* **DATA UNDER STUDY**:
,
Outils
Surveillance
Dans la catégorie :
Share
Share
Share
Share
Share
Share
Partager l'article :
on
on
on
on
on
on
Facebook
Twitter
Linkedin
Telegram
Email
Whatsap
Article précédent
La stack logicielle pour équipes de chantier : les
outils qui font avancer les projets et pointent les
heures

* **EXERCISE DESCRIPTION**: The answer is every entry, repeated word for word.

* **SOLUTION**:
,
Outils
Surveillance
Dans la catégorie :
Share
Share
Share
Share
Share
Share
Partager l'article :
on
on
on
on
on
on
Facebook
Twitter
Linkedin
Telegram
Email
Whatsap
Article précédent
La stack logicielle pour équipes de chantier : les
outils qui font avancer les projets et pointent les
heures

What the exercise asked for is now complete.